WHAT NEEDS TO BE DONE -> Your task is to find every line of the listing that includes "than" and copy it.

═══ EXTRACTED ENTRIES ═══

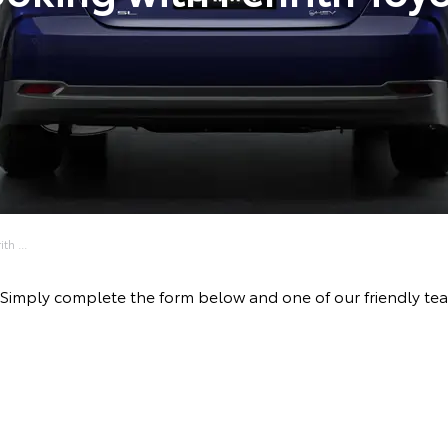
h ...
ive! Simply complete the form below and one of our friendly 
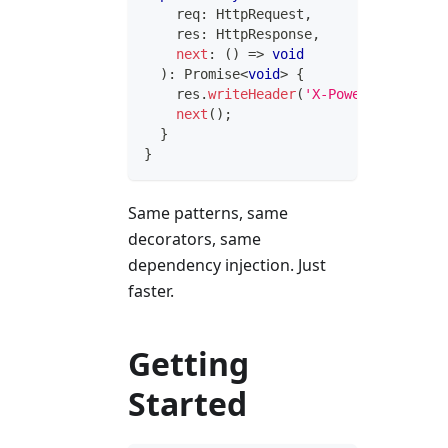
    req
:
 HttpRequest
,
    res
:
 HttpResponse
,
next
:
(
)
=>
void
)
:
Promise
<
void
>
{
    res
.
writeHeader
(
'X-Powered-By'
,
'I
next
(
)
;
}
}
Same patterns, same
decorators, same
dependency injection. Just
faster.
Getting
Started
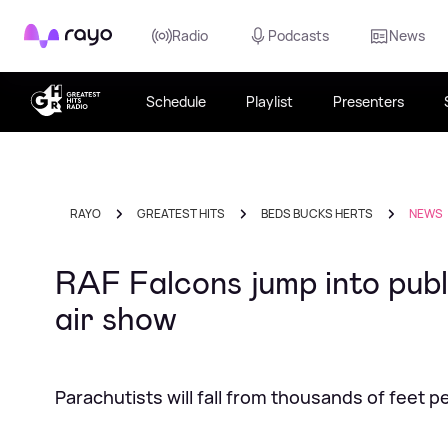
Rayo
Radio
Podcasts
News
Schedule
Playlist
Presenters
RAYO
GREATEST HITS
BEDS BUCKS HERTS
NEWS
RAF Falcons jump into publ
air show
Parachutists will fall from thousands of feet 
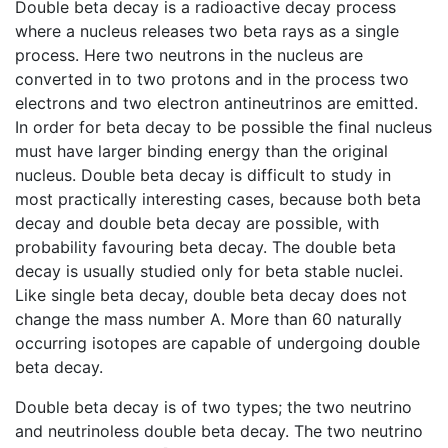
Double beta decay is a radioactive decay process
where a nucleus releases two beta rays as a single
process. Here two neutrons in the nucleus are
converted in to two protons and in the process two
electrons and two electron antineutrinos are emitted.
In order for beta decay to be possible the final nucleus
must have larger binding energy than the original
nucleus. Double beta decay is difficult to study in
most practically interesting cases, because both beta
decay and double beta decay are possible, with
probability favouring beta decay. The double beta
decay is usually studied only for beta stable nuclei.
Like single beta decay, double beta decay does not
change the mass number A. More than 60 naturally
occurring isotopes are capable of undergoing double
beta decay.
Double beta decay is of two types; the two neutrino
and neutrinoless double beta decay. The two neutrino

═══
═══ EXTRACTED ENTRIES ═══

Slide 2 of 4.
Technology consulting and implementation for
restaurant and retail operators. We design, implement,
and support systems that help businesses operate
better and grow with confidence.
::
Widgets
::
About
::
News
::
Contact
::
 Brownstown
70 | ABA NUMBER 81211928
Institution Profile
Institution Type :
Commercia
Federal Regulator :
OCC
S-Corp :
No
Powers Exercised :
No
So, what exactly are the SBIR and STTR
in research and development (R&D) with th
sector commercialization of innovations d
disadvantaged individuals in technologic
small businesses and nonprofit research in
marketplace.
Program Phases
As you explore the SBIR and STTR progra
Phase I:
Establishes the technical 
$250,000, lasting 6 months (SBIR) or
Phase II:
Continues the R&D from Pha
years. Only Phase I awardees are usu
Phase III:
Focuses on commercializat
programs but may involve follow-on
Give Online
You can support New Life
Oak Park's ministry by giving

═══
═══ EXTRACTED ENTRIES ═══

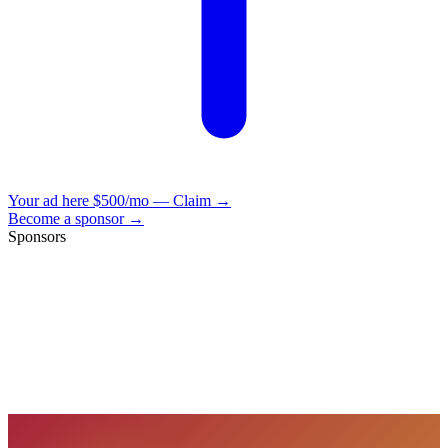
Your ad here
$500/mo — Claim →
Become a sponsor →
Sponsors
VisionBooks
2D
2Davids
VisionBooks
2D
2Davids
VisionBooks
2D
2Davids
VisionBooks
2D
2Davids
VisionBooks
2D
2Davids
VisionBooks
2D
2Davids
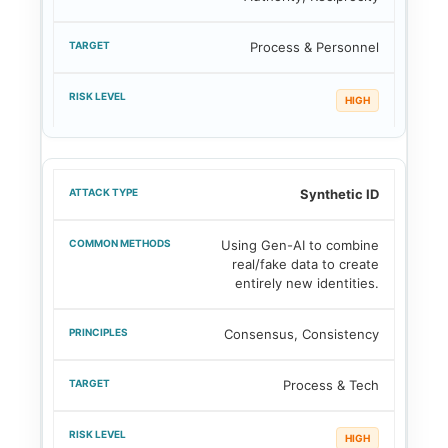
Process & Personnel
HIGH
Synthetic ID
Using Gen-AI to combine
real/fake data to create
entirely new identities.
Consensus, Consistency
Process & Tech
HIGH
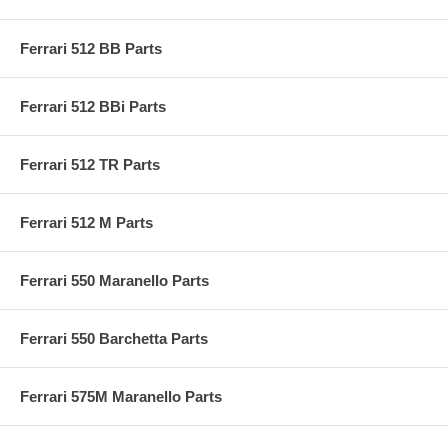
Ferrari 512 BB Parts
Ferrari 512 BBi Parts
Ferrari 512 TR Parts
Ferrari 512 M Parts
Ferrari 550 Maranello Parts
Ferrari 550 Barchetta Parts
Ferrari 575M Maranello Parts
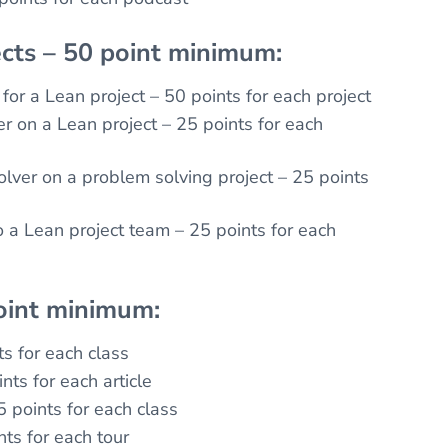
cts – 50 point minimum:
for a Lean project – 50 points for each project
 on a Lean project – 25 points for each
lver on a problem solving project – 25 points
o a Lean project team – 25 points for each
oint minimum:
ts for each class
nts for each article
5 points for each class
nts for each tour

═══

RESPONSE AREA ->
must have larger binding energy than the original
change the mass number A. More than 60 naturally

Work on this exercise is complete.